TASK TO COMPLETE
Write out, character for character, the line containing "Visitas ao Imóvel" and all lines after it up to the end of the listing.

[SUPPLIED DATA]

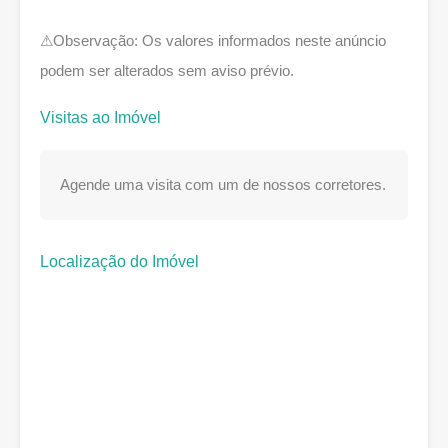
⚠Observação: Os valores informados neste anúncio
podem ser alterados sem aviso prévio.
Visitas ao Imóvel
Agende uma visita com um de nossos corretores.
Localização do Imóvel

[/SUPPLIED DATA]

WRITTEN REPLY
Visitas ao Imóvel
Agende uma visita com um de nossos corretores.
Localização do Imóvel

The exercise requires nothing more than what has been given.